## Task requirements
Set down the data again in full, keeping every line exactly as it is.

Bounding box prediction data:
■ ■ ■ ■

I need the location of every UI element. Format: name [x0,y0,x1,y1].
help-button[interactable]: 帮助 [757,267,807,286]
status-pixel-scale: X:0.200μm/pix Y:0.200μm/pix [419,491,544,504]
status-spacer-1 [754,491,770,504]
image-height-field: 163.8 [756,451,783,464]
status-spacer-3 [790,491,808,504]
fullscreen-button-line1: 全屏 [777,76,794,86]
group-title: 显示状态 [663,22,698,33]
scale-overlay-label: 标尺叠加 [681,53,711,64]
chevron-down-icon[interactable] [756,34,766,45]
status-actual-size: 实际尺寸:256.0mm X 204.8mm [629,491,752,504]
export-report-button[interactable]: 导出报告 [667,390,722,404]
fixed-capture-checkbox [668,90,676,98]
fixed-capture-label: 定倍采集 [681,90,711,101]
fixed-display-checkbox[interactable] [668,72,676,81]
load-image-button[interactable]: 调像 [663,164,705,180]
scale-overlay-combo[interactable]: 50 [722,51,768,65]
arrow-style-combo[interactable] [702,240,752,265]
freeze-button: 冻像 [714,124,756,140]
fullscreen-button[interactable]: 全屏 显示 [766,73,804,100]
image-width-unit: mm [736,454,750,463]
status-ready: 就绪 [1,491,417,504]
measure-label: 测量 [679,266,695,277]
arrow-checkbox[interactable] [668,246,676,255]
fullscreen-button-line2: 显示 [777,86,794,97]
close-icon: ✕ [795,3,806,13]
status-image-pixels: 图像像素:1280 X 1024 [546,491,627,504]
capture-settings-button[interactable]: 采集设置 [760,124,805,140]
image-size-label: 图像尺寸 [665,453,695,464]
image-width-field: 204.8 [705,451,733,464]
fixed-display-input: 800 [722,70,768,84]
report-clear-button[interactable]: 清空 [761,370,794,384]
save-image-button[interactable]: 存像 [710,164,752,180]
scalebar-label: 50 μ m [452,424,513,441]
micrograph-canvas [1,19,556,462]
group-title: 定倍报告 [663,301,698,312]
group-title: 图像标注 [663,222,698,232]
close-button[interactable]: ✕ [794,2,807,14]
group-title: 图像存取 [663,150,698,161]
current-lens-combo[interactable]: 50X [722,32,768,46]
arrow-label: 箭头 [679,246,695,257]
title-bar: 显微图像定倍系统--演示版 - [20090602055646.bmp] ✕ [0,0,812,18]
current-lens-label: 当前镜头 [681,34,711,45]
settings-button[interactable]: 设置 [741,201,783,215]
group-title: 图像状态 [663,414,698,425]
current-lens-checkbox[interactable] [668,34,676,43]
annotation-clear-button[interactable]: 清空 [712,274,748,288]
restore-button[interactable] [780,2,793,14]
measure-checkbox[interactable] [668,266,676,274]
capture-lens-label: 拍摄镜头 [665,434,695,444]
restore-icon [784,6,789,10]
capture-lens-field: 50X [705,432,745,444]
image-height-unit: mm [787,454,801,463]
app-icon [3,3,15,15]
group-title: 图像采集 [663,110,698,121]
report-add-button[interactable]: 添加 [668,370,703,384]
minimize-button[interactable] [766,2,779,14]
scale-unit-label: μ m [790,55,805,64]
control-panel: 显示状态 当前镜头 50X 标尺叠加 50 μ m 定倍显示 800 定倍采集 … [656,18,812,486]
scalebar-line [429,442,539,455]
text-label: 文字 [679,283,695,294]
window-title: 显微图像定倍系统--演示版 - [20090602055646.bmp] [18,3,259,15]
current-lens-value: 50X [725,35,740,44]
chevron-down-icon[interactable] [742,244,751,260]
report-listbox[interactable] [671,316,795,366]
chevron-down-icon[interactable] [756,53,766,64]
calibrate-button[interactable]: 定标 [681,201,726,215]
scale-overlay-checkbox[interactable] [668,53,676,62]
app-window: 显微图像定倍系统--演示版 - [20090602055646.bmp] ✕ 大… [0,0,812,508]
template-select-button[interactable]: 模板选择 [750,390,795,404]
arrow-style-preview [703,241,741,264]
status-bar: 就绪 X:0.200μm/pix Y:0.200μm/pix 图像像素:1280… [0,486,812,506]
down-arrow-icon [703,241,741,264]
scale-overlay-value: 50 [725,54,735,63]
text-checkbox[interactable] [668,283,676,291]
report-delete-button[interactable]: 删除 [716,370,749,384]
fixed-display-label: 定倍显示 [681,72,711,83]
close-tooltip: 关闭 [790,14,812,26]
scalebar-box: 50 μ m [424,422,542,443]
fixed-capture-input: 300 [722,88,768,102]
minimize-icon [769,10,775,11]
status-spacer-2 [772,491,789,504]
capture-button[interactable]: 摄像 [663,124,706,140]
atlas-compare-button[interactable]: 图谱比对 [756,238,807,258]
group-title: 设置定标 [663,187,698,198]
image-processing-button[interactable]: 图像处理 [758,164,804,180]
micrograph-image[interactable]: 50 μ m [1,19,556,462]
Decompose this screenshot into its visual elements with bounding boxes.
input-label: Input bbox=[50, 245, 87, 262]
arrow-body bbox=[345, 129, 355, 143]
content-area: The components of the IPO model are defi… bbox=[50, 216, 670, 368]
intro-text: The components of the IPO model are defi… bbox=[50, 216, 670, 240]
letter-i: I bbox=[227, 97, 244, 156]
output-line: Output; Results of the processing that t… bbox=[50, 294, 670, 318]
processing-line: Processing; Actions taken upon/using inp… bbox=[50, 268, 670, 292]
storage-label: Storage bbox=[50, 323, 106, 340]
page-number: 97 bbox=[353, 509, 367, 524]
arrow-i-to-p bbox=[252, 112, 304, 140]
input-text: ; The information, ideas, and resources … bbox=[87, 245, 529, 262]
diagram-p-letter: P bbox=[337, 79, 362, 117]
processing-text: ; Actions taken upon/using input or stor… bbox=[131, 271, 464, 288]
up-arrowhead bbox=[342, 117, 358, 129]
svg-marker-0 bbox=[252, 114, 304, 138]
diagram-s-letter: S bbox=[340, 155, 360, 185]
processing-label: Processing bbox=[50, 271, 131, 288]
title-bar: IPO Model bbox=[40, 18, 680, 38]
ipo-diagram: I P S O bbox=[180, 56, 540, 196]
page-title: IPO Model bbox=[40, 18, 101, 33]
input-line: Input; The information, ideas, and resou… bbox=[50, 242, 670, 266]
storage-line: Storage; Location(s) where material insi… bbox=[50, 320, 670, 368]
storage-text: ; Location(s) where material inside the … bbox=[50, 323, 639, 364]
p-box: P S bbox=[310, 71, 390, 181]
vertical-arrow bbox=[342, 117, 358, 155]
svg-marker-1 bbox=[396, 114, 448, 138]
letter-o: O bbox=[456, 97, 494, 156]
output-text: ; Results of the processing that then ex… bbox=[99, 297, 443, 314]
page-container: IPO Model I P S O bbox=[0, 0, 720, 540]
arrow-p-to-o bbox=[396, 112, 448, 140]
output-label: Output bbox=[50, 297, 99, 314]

■ ■ ■ ■

## Exercise output
I need the location of every UI element. Format: name [x0,y0,x1,y1].
help-button[interactable]: 帮助 [757,267,807,286]
status-pixel-scale: X:0.200μm/pix Y:0.200μm/pix [419,491,544,504]
status-spacer-1 [754,491,770,504]
image-height-field: 163.8 [756,451,783,464]
status-spacer-3 [790,491,808,504]
fullscreen-button-line1: 全屏 [777,76,794,86]
group-title: 显示状态 [663,22,698,33]
scale-overlay-label: 标尺叠加 [681,53,711,64]
chevron-down-icon[interactable] [756,34,766,45]
status-actual-size: 实际尺寸:256.0mm X 204.8mm [629,491,752,504]
export-report-button[interactable]: 导出报告 [667,390,722,404]
fixed-capture-checkbox [668,90,676,98]
fixed-capture-label: 定倍采集 [681,90,711,101]
fixed-display-checkbox[interactable] [668,72,676,81]
load-image-button[interactable]: 调像 [663,164,705,180]
scale-overlay-combo[interactable]: 50 [722,51,768,65]
arrow-style-combo[interactable] [702,240,752,265]
freeze-button: 冻像 [714,124,756,140]
fullscreen-button[interactable]: 全屏 显示 [766,73,804,100]
image-width-unit: mm [736,454,750,463]
status-ready: 就绪 [1,491,417,504]
measure-label: 测量 [679,266,695,277]
arrow-checkbox[interactable] [668,246,676,255]
fullscreen-button-line2: 显示 [777,86,794,97]
close-icon: ✕ [795,3,806,13]
status-image-pixels: 图像像素:1280 X 1024 [546,491,627,504]
capture-settings-button[interactable]: 采集设置 [760,124,805,140]
image-size-label: 图像尺寸 [665,453,695,464]
image-width-field: 204.8 [705,451,733,464]
fixed-display-input: 800 [722,70,768,84]
report-clear-button[interactable]: 清空 [761,370,794,384]
save-image-button[interactable]: 存像 [710,164,752,180]
scalebar-label: 50 μ m [452,424,513,441]
micrograph-canvas [1,19,556,462]
group-title: 定倍报告 [663,301,698,312]
group-title: 图像标注 [663,222,698,232]
close-button[interactable]: ✕ [794,2,807,14]
group-title: 图像存取 [663,150,698,161]
current-lens-combo[interactable]: 50X [722,32,768,46]
arrow-label: 箭头 [679,246,695,257]
title-bar: 显微图像定倍系统--演示版 - [20090602055646.bmp] ✕ [0,0,812,18]
current-lens-label: 当前镜头 [681,34,711,45]
settings-button[interactable]: 设置 [741,201,783,215]
group-title: 图像状态 [663,414,698,425]
current-lens-checkbox[interactable] [668,34,676,43]
annotation-clear-button[interactable]: 清空 [712,274,748,288]
restore-button[interactable] [780,2,793,14]
measure-checkbox[interactable] [668,266,676,274]
capture-lens-label: 拍摄镜头 [665,434,695,444]
restore-icon [784,6,789,10]
capture-lens-field: 50X [705,432,745,444]
image-height-unit: mm [787,454,801,463]
app-icon [3,3,15,15]
group-title: 图像采集 [663,110,698,121]
report-add-button[interactable]: 添加 [668,370,703,384]
minimize-button[interactable] [766,2,779,14]
scale-unit-label: μ m [790,55,805,64]
control-panel: 显示状态 当前镜头 50X 标尺叠加 50 μ m 定倍显示 800 定倍采集 … [656,18,812,486]
scalebar-line [429,442,539,455]
text-label: 文字 [679,283,695,294]
window-title: 显微图像定倍系统--演示版 - [20090602055646.bmp] [18,3,259,15]
current-lens-value: 50X [725,35,740,44]
chevron-down-icon[interactable] [742,244,751,260]
report-listbox[interactable] [671,316,795,366]
chevron-down-icon[interactable] [756,53,766,64]
calibrate-button[interactable]: 定标 [681,201,726,215]
scale-overlay-checkbox[interactable] [668,53,676,62]
app-window: 显微图像定倍系统--演示版 - [20090602055646.bmp] ✕ 大… [0,0,812,508]
template-select-button[interactable]: 模板选择 [750,390,795,404]
arrow-style-preview [703,241,741,264]
status-bar: 就绪 X:0.200μm/pix Y:0.200μm/pix 图像像素:1280… [0,486,812,506]
down-arrow-icon [703,241,741,264]
scale-overlay-value: 50 [725,54,735,63]
text-checkbox[interactable] [668,283,676,291]
report-delete-button[interactable]: 删除 [716,370,749,384]
fixed-display-label: 定倍显示 [681,72,711,83]
close-tooltip: 关闭 [790,14,812,26]
scalebar-box: 50 μ m [424,422,542,443]
fixed-capture-input: 300 [722,88,768,102]
minimize-icon [769,10,775,11]
status-spacer-2 [772,491,789,504]
capture-button[interactable]: 摄像 [663,124,706,140]
atlas-compare-button[interactable]: 图谱比对 [756,238,807,258]
group-title: 设置定标 [663,187,698,198]
image-processing-button[interactable]: 图像处理 [758,164,804,180]
micrograph-image[interactable]: 50 μ m [1,19,556,462]
Decompose this screenshot into its visual elements with bounding boxes.
input-label: Input bbox=[50, 245, 87, 262]
arrow-body bbox=[345, 129, 355, 143]
content-area: The components of the IPO model are defi… bbox=[50, 216, 670, 368]
intro-text: The components of the IPO model are defi… bbox=[50, 216, 670, 240]
letter-i: I bbox=[227, 97, 244, 156]
output-line: Output; Results of the processing that t… bbox=[50, 294, 670, 318]
processing-line: Processing; Actions taken upon/using inp… bbox=[50, 268, 670, 292]
storage-label: Storage bbox=[50, 323, 106, 340]
page-number: 97 bbox=[353, 509, 367, 524]
arrow-i-to-p bbox=[252, 112, 304, 140]
input-text: ; The information, ideas, and resources … bbox=[87, 245, 529, 262]
diagram-p-letter: P bbox=[337, 79, 362, 117]
processing-text: ; Actions taken upon/using input or stor… bbox=[131, 271, 464, 288]
up-arrowhead bbox=[342, 117, 358, 129]
svg-marker-0 bbox=[252, 114, 304, 138]
diagram-s-letter: S bbox=[340, 155, 360, 185]
processing-label: Processing bbox=[50, 271, 131, 288]
title-bar: IPO Model bbox=[40, 18, 680, 38]
ipo-diagram: I P S O bbox=[180, 56, 540, 196]
page-title: IPO Model bbox=[40, 18, 101, 33]
input-line: Input; The information, ideas, and resou… bbox=[50, 242, 670, 266]
storage-line: Storage; Location(s) where material insi… bbox=[50, 320, 670, 368]
storage-text: ; Location(s) where material inside the … bbox=[50, 323, 639, 364]
p-box: P S bbox=[310, 71, 390, 181]
vertical-arrow bbox=[342, 117, 358, 155]
svg-marker-1 bbox=[396, 114, 448, 138]
letter-o: O bbox=[456, 97, 494, 156]
output-text: ; Results of the processing that then ex… bbox=[99, 297, 443, 314]
page-container: IPO Model I P S O bbox=[0, 0, 720, 540]
arrow-p-to-o bbox=[396, 112, 448, 140]
output-label: Output bbox=[50, 297, 99, 314]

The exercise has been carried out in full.